[SUPPLIED DATA — start]
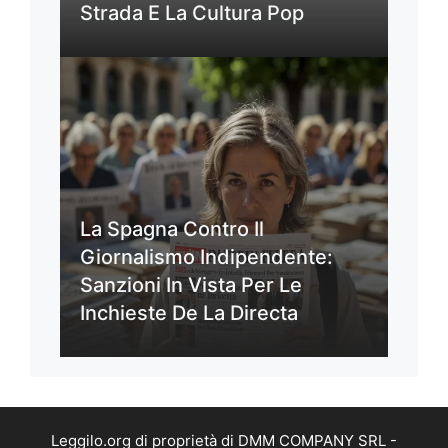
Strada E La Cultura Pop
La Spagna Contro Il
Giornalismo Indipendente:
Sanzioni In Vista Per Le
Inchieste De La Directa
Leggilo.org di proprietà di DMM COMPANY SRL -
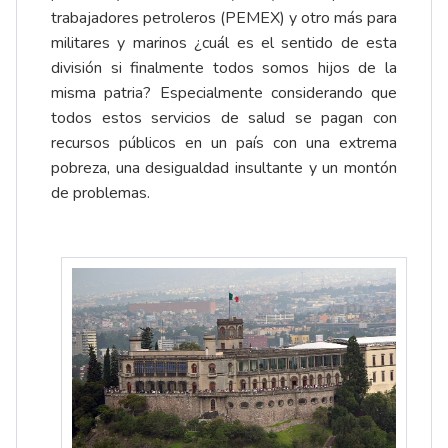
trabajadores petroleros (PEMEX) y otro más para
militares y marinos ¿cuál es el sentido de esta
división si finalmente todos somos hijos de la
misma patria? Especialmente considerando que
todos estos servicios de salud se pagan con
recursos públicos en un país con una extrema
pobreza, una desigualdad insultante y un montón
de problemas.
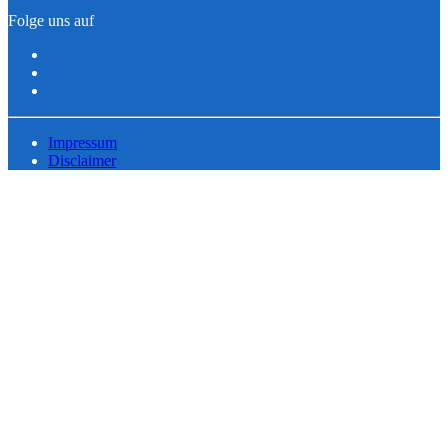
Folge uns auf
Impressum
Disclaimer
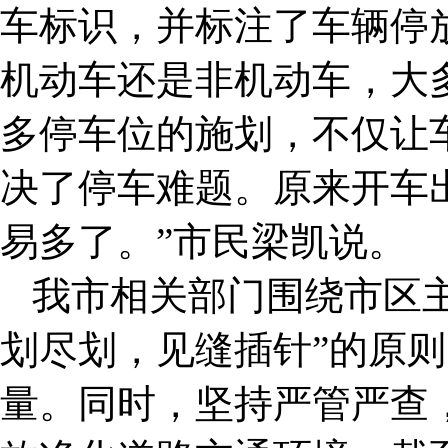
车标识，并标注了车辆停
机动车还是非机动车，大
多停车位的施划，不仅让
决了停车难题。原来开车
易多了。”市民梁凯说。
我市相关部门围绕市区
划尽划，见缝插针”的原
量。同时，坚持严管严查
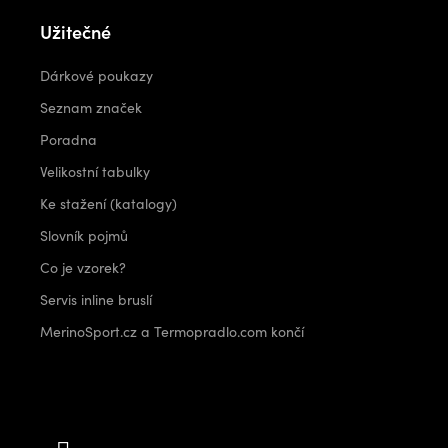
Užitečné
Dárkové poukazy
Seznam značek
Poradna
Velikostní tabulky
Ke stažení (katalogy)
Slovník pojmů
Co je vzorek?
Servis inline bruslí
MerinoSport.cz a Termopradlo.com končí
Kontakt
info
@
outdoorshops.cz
[SUPPLIED DATA — finish]
▶ **WHAT TO PRODUCE**
Each entry above has to be set down again verbatim, except for its pictures.

▶ **SOLUTION TO THE EXERCISE**
Strada E La Cultura Pop
La Spagna Contro Il
Giornalismo Indipendente:
Sanzioni In Vista Per Le
Inchieste De La Directa
Leggilo.org di proprietà di DMM COMPANY SRL -
trabajadores petroleros (PEMEX) y otro más para
militares y marinos ¿cuál es el sentido de esta
división si finalmente todos somos hijos de la
misma patria? Especialmente considerando que
todos estos servicios de salud se pagan con
recursos públicos en un país con una extrema
pobreza, una desigualdad insultante y un montón
de problemas.
Folge uns auf
Impressum
Disclaimer
车标识，并标注了车辆停
机动车还是非机动车，大
多停车位的施划，不仅让
决了停车难题。原来开车
易多了。”市民梁凯说。
我市相关部门围绕市区
划尽划，见缝插针”的原
量。同时，坚持严管严查
Užitečné
Dárkové poukazy
Seznam značek
Poradna
Velikostní tabulky
Ke stažení (katalogy)
Slovník pojmů
Co je vzorek?
Servis inline bruslí
MerinoSport.cz a Termopradlo.com končí
Kontakt
info
@
outdoorshops.cz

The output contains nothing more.